第六十五章難忘的夜晚在「高貴」的明子面前,織田始終無法擺脫作為「手下人」的心裡陰影,他對我的心理始終是矛盾的。
他對我又恨又怕:恨我,所以要殺我;怕我,所以無法殺我。
因為幾次相鬥,我和織田之間產生了私人恩怨,而同時,我又是明子未來的丈夫,這讓織田的身份更加尷尬。
在現代社會里,竟然還會存在這種主僕關係,簡直不可思議。
織田的腦袋一定是京都的石頭做的。
本想打電話告訴馨雨今晚不回來,但她似乎不會關心這種事情,於是打消這個念頭。
我從壁櫥裡取出被褥,鋪在塌塌米上,卻絲毫沒有睡意。
開啟門,外面的雨還是嘩嘩啦啦地下個不停,遠處有幾條銀色的閃電在空中揮舞,彷彿要將天空下的慕尼黑劈成兩半。
走出房間,坐在走廊的扶手上,習慣性地取出一支菸點燃。
庭院隱藏在黑暗中,時而在閃電的照耀下露出一點端倪,那狂舞的樹枝猶如惡魔的手掌,將它白天留給我的好印象一抹而盡。

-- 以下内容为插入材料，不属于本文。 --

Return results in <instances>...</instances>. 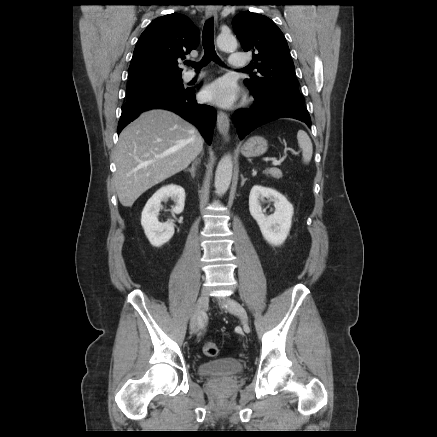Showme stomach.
I'll list each match as a JSON object with an SVG mask.
<instances>
[{"mask_svg":"<svg viewBox=\"0 0 437 437\" xmlns=\"http://www.w3.org/2000/svg\"><path fill=\"white\" fill-rule=\"evenodd\" d=\"M268 142L261 136L249 138L242 146L241 153L247 158L258 157L266 153Z\"/></svg>","mask_w":437,"mask_h":437,"instance_id":"obj_1","label":"stomach"}]
</instances>
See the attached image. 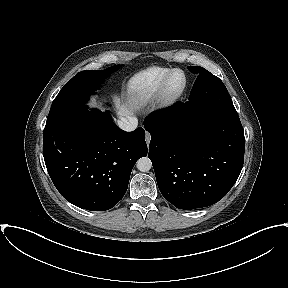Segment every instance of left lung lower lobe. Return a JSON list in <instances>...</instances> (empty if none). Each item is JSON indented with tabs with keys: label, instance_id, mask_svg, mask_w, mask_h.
I'll return each instance as SVG.
<instances>
[{
	"label": "left lung lower lobe",
	"instance_id": "1",
	"mask_svg": "<svg viewBox=\"0 0 288 288\" xmlns=\"http://www.w3.org/2000/svg\"><path fill=\"white\" fill-rule=\"evenodd\" d=\"M150 158L160 192L184 210L221 200L244 161V131L237 112L191 101L145 118Z\"/></svg>",
	"mask_w": 288,
	"mask_h": 288
}]
</instances>
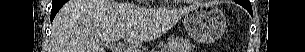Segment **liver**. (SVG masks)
Returning <instances> with one entry per match:
<instances>
[{
	"instance_id": "1",
	"label": "liver",
	"mask_w": 305,
	"mask_h": 52,
	"mask_svg": "<svg viewBox=\"0 0 305 52\" xmlns=\"http://www.w3.org/2000/svg\"><path fill=\"white\" fill-rule=\"evenodd\" d=\"M192 7L146 9L112 0H70L53 20L51 52H106L104 40L152 41Z\"/></svg>"
}]
</instances>
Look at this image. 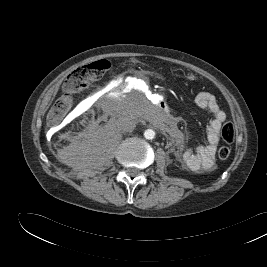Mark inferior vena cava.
Returning a JSON list of instances; mask_svg holds the SVG:
<instances>
[{
    "label": "inferior vena cava",
    "instance_id": "inferior-vena-cava-1",
    "mask_svg": "<svg viewBox=\"0 0 267 267\" xmlns=\"http://www.w3.org/2000/svg\"><path fill=\"white\" fill-rule=\"evenodd\" d=\"M136 123V119L131 116H121L116 120V126L121 132H132Z\"/></svg>",
    "mask_w": 267,
    "mask_h": 267
}]
</instances>
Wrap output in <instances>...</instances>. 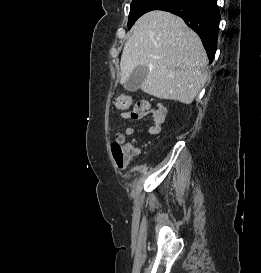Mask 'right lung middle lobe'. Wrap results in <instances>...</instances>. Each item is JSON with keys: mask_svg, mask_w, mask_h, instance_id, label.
<instances>
[{"mask_svg": "<svg viewBox=\"0 0 261 273\" xmlns=\"http://www.w3.org/2000/svg\"><path fill=\"white\" fill-rule=\"evenodd\" d=\"M163 1L165 0H133L128 18V29H130L143 14L152 10L162 9L164 7Z\"/></svg>", "mask_w": 261, "mask_h": 273, "instance_id": "dd1d6c3e", "label": "right lung middle lobe"}]
</instances>
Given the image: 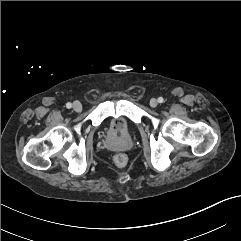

吐出的香菸很快被潮溼的水氣吸收,我的皮膚感到陣陣冰冷,而身體裡卻有股暖暖的氣流。
再十天就回舊金山了,和這裡的人再無任何瓜葛。
明子也許會繼續糾纏,但馨雨和秦琴不會有太大的問題。
還有莉莎,也要將她忘記……喀喇喇……一個耀眼的閃電在頭頂上空炸開。
市中心的驚雷疾電終於席捲到這裡來了……我抬頭望著狂怒的天空,嘆口氣,丟下菸頭,返回屋裡。
鑽到被子裡,卻怎麼都睡不著。
手機靜靜地躺在枕頭邊,訊號燈忽明忽滅。
我翻個身,剛打算睡覺,手機卻忽然響起來。
「林天,我害怕……」窗外和手機裡同時傳來一聲刺耳的雷聲,接著我聽到手機裡秦琴驚恐的叫聲。
這種鬼天氣,別說是她,連我都覺得有些毛骨悚然。
「你快過來呀……」她的聲音幾乎要哭出來了。
我抱起被子,衝出房間。
黑暗中沒有立刻找到擺放在門口的鞋,於是我放棄鞋子,赤著腳跑向走廊的另一端。
迴廊的地面被雨水打溼,有點滑。
狂風中,迴廊兩旁的竹枝像是懲罰一樣抽打著我的臉龐。
我覺得自己抱著被子在這裡奔跑的樣子一定很可笑。
自己到底是在衝鋒,還是在逃跑?半分鐘的路程,卻覺得十分漫長。
我嘩地拉開門,衝進秦琴的房間,將被子扔到塌塌米上。
秦琴像是迎接一個率先到達終點的勝利者一樣撲到我懷裡,不過臉上不是笑,而是淚。
由於強閃電的關係,房間裡的電壓不穩定,燈泡一會兒亮,一會兒暗,發出滋滋的聲音。
而起居室裡用於避邪的日本木偶,此時在明暗的變化下,冷冰冰地也有些嚇人。
我扶著她坐回塌塌米,替她裹上被子,並替她擦去眼淚。
真是的,像個孩子一樣。
她躲在我懷裡,終於停止哭泣。
孤身一人在國外,遇上惡劣的雷電交加的暴雨,房子被吹得有些震動,還偏偏是住在一個曾經綁架自己的人家裡……這些統統加起來,她有足夠的理由哭泣。